Most of this gang of old-timers were related and had all grown up in the hills around Red Oak. “We were dirt poor,” stated Mike matter-of-factly.
“No electricity, no running water, and all us boys born in the same bed—not one of us born in a hospital,” added Larry Joe. We sat around for hours, laughing at the yarns the boys spun. Larry Joe was a wiry, restless man in Wranglers and cutoff t-shirt. He never sat still for more than a few minutes, constantly hopping up to check on the grilling or walk around. Like the rest, he was a rough-neck, earning his living working the oilfields of SW Oklahoma. Yet despite being rough around the edges, they embodied hospitality. Larry Joe in particular was nearly doting in his attention to our needs; when dinner was ready, he sat places for Laura and I inside the air-conditioned house, and set out place settings, sodas, and water for us. “I wasn’t sure which you wanted,” he explained. Despite their wives being out of town, these seemingly unsophisticated men were consummate hosts.

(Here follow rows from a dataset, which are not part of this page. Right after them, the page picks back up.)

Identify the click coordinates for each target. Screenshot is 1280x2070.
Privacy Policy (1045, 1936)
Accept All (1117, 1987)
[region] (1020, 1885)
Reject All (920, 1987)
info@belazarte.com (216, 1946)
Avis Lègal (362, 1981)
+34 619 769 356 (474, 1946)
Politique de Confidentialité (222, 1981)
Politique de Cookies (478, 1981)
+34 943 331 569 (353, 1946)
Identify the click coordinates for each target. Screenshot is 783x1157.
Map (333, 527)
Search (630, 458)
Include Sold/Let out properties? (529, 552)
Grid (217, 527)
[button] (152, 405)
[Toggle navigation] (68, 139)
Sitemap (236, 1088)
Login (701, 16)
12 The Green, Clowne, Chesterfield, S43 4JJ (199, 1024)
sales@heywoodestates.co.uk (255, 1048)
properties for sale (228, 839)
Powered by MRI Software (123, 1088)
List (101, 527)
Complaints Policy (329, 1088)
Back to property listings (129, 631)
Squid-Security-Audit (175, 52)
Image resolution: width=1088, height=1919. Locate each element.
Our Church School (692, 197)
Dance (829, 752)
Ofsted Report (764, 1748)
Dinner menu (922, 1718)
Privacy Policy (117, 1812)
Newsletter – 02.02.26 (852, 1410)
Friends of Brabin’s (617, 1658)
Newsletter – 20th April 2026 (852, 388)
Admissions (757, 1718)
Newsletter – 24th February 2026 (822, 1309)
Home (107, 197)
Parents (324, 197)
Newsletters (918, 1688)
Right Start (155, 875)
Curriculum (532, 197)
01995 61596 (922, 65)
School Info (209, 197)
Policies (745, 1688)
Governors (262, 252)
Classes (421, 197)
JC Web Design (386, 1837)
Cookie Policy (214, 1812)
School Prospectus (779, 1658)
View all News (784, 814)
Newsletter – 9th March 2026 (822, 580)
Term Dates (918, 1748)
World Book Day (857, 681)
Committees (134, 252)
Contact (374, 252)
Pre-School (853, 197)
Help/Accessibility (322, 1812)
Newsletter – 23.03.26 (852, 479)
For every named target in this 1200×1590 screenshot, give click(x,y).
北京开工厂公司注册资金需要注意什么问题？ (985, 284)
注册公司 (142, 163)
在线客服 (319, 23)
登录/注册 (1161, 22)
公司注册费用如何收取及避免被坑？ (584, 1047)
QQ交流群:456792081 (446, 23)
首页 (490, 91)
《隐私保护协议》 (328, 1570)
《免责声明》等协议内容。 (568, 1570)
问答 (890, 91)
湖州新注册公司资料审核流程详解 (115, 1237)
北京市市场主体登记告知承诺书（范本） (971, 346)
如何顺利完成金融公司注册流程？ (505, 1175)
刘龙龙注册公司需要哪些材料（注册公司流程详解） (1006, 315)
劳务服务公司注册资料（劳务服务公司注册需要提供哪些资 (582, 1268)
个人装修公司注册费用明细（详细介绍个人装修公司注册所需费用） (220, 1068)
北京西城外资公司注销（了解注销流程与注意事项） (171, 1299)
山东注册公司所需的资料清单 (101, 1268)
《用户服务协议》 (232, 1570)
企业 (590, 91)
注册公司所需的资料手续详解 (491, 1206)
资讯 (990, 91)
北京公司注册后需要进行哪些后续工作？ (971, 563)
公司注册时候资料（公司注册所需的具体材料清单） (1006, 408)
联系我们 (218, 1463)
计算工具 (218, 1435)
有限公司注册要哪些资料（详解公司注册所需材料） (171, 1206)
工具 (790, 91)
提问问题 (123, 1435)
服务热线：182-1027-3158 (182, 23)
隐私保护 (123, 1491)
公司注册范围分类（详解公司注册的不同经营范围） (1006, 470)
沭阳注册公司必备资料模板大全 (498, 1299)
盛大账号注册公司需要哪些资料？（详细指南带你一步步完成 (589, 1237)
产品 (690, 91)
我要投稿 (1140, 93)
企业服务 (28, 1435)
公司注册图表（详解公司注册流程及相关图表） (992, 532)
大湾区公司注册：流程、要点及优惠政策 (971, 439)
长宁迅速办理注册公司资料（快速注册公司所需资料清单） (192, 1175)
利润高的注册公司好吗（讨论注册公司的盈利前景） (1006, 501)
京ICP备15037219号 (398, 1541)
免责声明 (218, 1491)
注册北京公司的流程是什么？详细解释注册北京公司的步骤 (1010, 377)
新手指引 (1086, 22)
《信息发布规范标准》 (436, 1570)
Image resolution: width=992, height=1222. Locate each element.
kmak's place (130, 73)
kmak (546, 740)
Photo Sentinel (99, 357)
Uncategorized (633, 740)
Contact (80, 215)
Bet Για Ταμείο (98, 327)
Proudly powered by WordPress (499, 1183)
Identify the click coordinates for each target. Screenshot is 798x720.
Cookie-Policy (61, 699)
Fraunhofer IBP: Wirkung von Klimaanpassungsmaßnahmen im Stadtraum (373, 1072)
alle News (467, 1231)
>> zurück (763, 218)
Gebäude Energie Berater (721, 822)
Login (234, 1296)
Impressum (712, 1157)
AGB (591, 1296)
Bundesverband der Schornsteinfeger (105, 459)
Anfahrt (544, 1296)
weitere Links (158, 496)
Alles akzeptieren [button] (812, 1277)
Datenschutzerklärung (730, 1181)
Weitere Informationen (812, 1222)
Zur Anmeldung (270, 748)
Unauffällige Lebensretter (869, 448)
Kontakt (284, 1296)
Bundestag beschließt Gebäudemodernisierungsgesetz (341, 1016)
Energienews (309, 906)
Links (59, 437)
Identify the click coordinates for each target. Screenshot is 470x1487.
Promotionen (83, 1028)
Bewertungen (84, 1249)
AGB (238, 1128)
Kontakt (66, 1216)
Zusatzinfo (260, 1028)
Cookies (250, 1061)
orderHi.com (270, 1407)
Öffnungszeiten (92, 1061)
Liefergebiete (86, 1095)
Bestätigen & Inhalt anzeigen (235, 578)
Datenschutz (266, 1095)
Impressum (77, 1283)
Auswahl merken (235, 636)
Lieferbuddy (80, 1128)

As we sat together, the others continually jibed Larry Joe about his toes. When we inquired, he was at first reluctant, but eventually warmed up and took center stage as storyteller. “Couple weeks back, I was standin’ on my porch, getting ready to shoot a squirrel. The shotgun was loaded, and I was creepin’ forward but I stepped off the edge accidentally. ‘Fore I knew what happened, I was on the ground. Broke my ankle and shot off some toes on the other foot.”
Everyone roared with laughter, and Mike added, “He’s got the boot to prove it!”
“Hey, that reminds me: I took that boot in for repair and she ain’t finished yet—I been back two or three times, and she ain’t even started!” Larry Joe exclaimed. “I already paid and everything! She was gonna patch up the toe I shot off with a leather patch. Them was good boots.”
We stayed up for a few more hours, laughing with the stories, and then went back inside where Mike had given us our own room to sleep in. We rested well that night, thankful for a group of rough-necks with soft hearts.